We trust in our weapons, whether it be brute strength, sharp tongues or intellectual prowess to save ourselves and delight ourselves. But we quickly realize we don’t have enough weapons, lack the strength, and our intellectual prowess falls infinitely short to that of our enemies’. We correctly judge that it is “me versus the world” because that’s how we feel and what we’ve experienced; but, just because the rest of the world is against you doesn’t mean that you will fail, that your shortcomings are unforgivable or even that we’re perennial losers.

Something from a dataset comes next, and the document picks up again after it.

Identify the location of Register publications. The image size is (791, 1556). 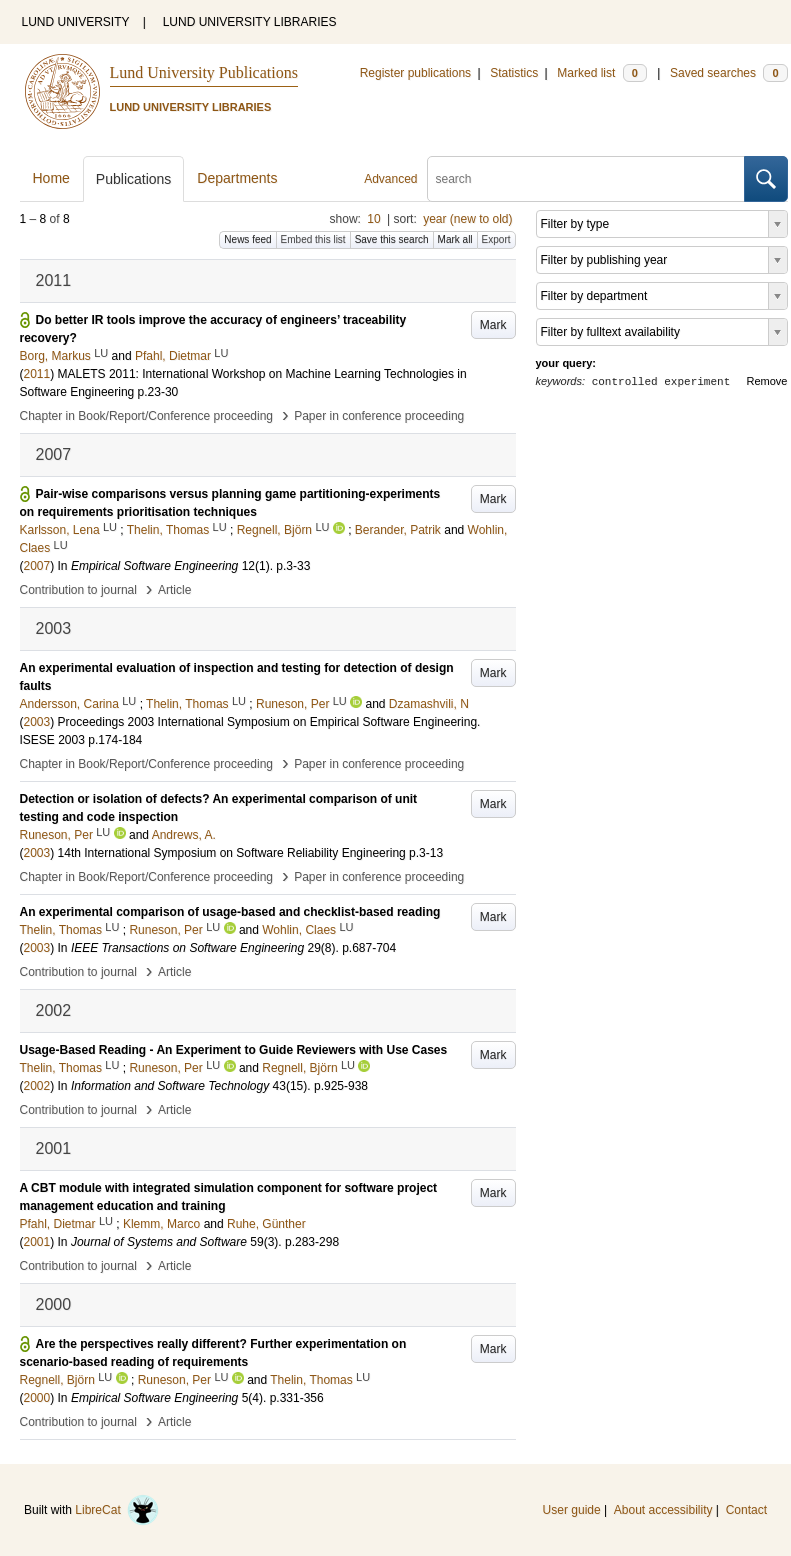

for not by their own sword did they win the land, nor did their own arm save them, but your right hand and your arm, and the light of your face, for you delighted in them. – Psalm 44:3

Psalm 44 is written as a “Maskil” type of poem, meaning that it’s didactic– trying to teach the reader to contemplate and reflect on how things actually work beyond simple perception and observation. The reason I started this quiet time with evocations of our past shortcomings, disappointments and failures was not for you to bring back dark memories you long tried to forget; rather to point out where we would often direct our frustrations. We put our lives in our own hands; and in our dissatisfaction, we project our misery and disappointment in ourselves, and assume that God feels this way towards us. What does that mean?

I mean to say that we basically think God feels the same way about us as we do about us when we fail, fall short or simply become disappointed. The good news is that God doesn’t feel that way about you or me. No, God is “delighted” in us.

He takes pleasure in us, regardless of what we think we accomplished or how well we think we performed. This is the didactic moment– what exactly did we singlehandedly accomplish in our lifetimes, that we should feel compelled to a prideful revulsion of things we couldn’t do on our own? When we look back on our histories, we didn’t really accomplish anything on our own.

We really don’t have much to take credit for. We didn’t really earn anything. Despite all the hard work we put into something, there was something else moving other things into place which pushed opportunities for us forward that we really only stepped into. Tell me I’m wrong. Tell me the phrase “with a lot of work and a little bit of luck” wasn’t referring to this exact phenomena. Yes, we work hard, but so does everybody else; interestingly, we’re the ones moving forward, and it’s not because you outworked everyone else.

Read our passage for today, it says: “not by their own… but your [God’s] right hand and arm.” Everything we have or did until this moment, our successes, as well as our shortcomings, were opportunities afforded to us by God who “delighted in us.” God takes pleasure and finds incredible satisfaction in us, in our flaws. God delights in us despite what we can or cannot do.

This is evidenced by Jesus, the perfect Lamb of God, who sacrifices Himself for people who fall short, fail, and disappoint consistently. Christ does this in love, knowing we will fail Him sooner rather than later, just like his disciples did when they scattered at His trial. He accepts our shortcomings and doesn’t find misery in them, like we do. Rather He uses it to transforms our lives to show us that we are not alone, nor abandoned; and, trusting in Him to fight for us is delightful. Let us all accept and live into the identity of being who we are: His delight.